[WHAT IS EXPECTED]
The response should consist of the records, reproduced exactly.

[RECORD SET]
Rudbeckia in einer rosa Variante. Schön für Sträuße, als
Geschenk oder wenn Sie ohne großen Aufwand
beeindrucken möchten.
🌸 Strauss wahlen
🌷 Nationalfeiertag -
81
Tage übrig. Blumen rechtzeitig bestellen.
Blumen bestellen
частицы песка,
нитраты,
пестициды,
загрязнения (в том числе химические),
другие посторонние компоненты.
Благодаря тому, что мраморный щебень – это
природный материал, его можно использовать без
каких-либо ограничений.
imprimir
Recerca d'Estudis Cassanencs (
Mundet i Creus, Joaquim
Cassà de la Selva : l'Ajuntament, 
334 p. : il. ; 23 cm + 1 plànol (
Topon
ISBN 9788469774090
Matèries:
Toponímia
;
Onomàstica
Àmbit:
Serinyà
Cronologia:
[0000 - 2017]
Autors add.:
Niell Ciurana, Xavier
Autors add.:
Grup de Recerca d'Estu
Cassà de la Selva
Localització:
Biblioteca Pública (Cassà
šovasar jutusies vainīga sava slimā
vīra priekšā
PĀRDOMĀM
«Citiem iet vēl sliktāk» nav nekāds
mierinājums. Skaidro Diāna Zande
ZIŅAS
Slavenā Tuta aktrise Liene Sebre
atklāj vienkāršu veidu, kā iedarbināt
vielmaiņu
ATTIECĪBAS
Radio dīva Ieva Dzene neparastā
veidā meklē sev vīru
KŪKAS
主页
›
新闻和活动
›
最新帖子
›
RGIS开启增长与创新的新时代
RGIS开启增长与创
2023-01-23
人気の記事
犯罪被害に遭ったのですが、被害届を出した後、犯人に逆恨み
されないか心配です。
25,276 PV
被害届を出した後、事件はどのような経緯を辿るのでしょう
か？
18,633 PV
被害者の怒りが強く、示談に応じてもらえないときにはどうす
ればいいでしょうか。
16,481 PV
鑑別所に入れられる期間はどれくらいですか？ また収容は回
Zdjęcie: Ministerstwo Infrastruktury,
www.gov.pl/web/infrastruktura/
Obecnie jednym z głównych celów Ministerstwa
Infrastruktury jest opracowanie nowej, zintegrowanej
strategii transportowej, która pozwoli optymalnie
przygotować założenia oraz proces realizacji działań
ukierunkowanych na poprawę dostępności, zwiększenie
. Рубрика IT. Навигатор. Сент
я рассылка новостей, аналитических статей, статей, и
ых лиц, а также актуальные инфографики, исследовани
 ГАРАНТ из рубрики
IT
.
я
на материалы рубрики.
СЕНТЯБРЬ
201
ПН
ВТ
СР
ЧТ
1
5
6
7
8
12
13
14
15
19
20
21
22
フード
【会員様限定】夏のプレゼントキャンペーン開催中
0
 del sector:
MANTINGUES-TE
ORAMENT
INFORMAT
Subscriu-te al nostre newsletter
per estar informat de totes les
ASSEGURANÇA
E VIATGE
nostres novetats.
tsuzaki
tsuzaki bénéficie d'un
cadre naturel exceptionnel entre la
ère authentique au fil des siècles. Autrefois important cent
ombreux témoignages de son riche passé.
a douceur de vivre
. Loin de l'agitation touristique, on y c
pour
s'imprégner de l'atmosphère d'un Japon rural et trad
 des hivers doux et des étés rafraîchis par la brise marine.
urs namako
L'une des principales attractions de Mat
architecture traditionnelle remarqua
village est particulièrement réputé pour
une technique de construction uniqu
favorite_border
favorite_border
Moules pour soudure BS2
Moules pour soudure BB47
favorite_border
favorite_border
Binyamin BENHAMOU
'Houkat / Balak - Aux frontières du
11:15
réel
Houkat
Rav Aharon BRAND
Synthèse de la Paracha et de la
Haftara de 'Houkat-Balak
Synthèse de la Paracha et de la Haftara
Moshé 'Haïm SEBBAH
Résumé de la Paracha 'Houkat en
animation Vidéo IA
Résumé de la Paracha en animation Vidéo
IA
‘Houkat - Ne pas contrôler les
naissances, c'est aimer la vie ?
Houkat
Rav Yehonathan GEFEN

[YOUR RESPONSE]
Rudbeckia in einer rosa Variante. Schön für Sträuße, als
Geschenk oder wenn Sie ohne großen Aufwand
beeindrucken möchten.
🌸 Strauss wahlen
🌷 Nationalfeiertag -
81
Tage übrig. Blumen rechtzeitig bestellen.
Blumen bestellen
частицы песка,
нитраты,
пестициды,
загрязнения (в том числе химические),
другие посторонние компоненты.
Благодаря тому, что мраморный щебень – это
природный материал, его можно использовать без
каких-либо ограничений.
imprimir
Recerca d'Estudis Cassanencs (
Mundet i Creus, Joaquim
Cassà de la Selva : l'Ajuntament, 
334 p. : il. ; 23 cm + 1 plànol (
Topon
ISBN 9788469774090
Matèries:
Toponímia
;
Onomàstica
Àmbit:
Serinyà
Cronologia:
[0000 - 2017]
Autors add.:
Niell Ciurana, Xavier
Autors add.:
Grup de Recerca d'Estu
Cassà de la Selva
Localització:
Biblioteca Pública (Cassà
šovasar jutusies vainīga sava slimā
vīra priekšā
PĀRDOMĀM
«Citiem iet vēl sliktāk» nav nekāds
mierinājums. Skaidro Diāna Zande
ZIŅAS
Slavenā Tuta aktrise Liene Sebre
atklāj vienkāršu veidu, kā iedarbināt
vielmaiņu
ATTIECĪBAS
Radio dīva Ieva Dzene neparastā
veidā meklē sev vīru
KŪKAS
主页
›
新闻和活动
›
最新帖子
›
RGIS开启增长与创新的新时代
RGIS开启增长与创
2023-01-23
人気の記事
犯罪被害に遭ったのですが、被害届を出した後、犯人に逆恨み
されないか心配です。
25,276 PV
被害届を出した後、事件はどのような経緯を辿るのでしょう
か？
18,633 PV
被害者の怒りが強く、示談に応じてもらえないときにはどうす
ればいいでしょうか。
16,481 PV
鑑別所に入れられる期間はどれくらいですか？ また収容は回
Zdjęcie: Ministerstwo Infrastruktury,
www.gov.pl/web/infrastruktura/
Obecnie jednym z głównych celów Ministerstwa
Infrastruktury jest opracowanie nowej, zintegrowanej
strategii transportowej, która pozwoli optymalnie
przygotować założenia oraz proces realizacji działań
ukierunkowanych na poprawę dostępności, zwiększenie
. Рубрика IT. Навигатор. Сент
я рассылка новостей, аналитических статей, статей, и
ых лиц, а также актуальные инфографики, исследовани
 ГАРАНТ из рубрики
IT
.
я
на материалы рубрики.
СЕНТЯБРЬ
201
ПН
ВТ
СР
ЧТ
1
5
6
7
8
12
13
14
15
19
20
21
22
フード
【会員様限定】夏のプレゼントキャンペーン開催中
0
 del sector:
MANTINGUES-TE
ORAMENT
INFORMAT
Subscriu-te al nostre newsletter
per estar informat de totes les
ASSEGURANÇA
E VIATGE
nostres novetats.
tsuzaki
tsuzaki bénéficie d'un
cadre naturel exceptionnel entre la
ère authentique au fil des siècles. Autrefois important cent
ombreux témoignages de son riche passé.
a douceur de vivre
. Loin de l'agitation touristique, on y c
pour
s'imprégner de l'atmosphère d'un Japon rural et trad
 des hivers doux et des étés rafraîchis par la brise marine.
urs namako
L'une des principales attractions de Mat
architecture traditionnelle remarqua
village est particulièrement réputé pour
une technique de construction uniqu
favorite_border
favorite_border
Moules pour soudure BS2
Moules pour soudure BB47
favorite_border
favorite_border
Binyamin BENHAMOU
'Houkat / Balak - Aux frontières du
11:15
réel
Houkat
Rav Aharon BRAND
Synthèse de la Paracha et de la
Haftara de 'Houkat-Balak
Synthèse de la Paracha et de la Haftara
Moshé 'Haïm SEBBAH
Résumé de la Paracha 'Houkat en
animation Vidéo IA
Résumé de la Paracha en animation Vidéo
IA
‘Houkat - Ne pas contrôler les
naissances, c'est aimer la vie ?
Houkat
Rav Yehonathan GEFEN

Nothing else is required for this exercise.